Brief =>
Determine the count of lines containing "Resource" in the entries below and return only that figure.

--- --- ---

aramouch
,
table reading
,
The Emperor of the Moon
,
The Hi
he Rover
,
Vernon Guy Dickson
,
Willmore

--- --- ---

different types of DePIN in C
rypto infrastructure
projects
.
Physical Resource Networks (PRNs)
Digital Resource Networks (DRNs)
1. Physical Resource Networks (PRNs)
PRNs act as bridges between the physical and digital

--- --- ---

Reply =>
3